** AIM OF THE EXERCISE **
Start at the line in the entries below that contains "PRIMER CONTACTO", stop at the line that contains "Somos el primer", and output exactly the lines in that span, both ends included.

** DATA SHOWN **
※ ※ ※
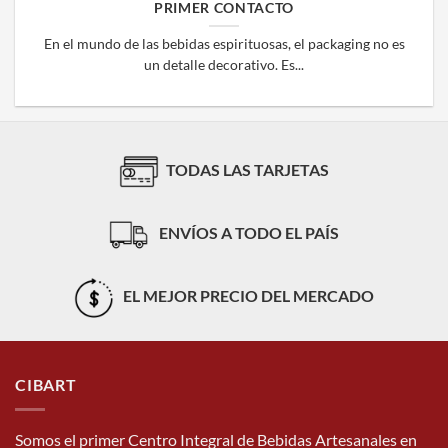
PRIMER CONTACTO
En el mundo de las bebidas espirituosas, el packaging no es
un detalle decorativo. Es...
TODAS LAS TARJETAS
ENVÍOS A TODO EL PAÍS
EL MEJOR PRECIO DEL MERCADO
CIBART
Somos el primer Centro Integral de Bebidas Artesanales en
※ ※ ※
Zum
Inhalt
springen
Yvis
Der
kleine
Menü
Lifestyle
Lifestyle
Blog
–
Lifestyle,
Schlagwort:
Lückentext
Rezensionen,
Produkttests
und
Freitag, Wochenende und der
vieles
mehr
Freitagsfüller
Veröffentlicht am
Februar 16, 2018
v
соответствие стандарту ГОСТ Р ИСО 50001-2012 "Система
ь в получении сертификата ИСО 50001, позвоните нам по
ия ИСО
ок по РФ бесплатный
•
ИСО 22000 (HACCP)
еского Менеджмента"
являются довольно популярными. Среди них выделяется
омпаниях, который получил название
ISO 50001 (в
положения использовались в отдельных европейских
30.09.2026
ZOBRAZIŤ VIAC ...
※ ※ ※
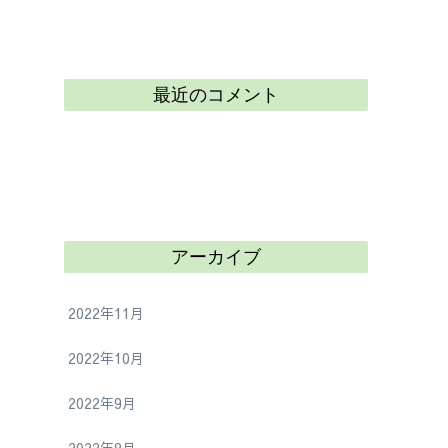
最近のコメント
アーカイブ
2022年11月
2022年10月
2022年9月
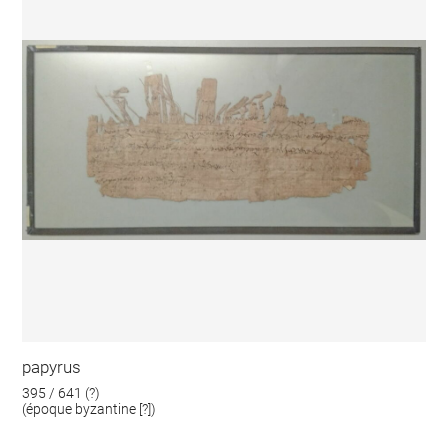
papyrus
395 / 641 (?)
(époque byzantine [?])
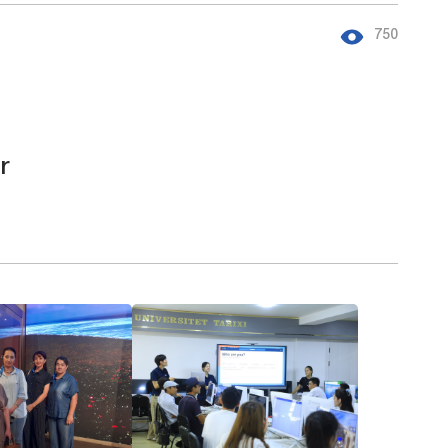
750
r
※ ※ ※
** FINISHED EXERCISE **
PRIMER CONTACTO
En el mundo de las bebidas espirituosas, el packaging no es
un detalle decorativo. Es...
TODAS LAS TARJETAS
ENVÍOS A TODO EL PAÍS
EL MEJOR PRECIO DEL MERCADO
CIBART
Somos el primer Centro Integral de Bebidas Artesanales en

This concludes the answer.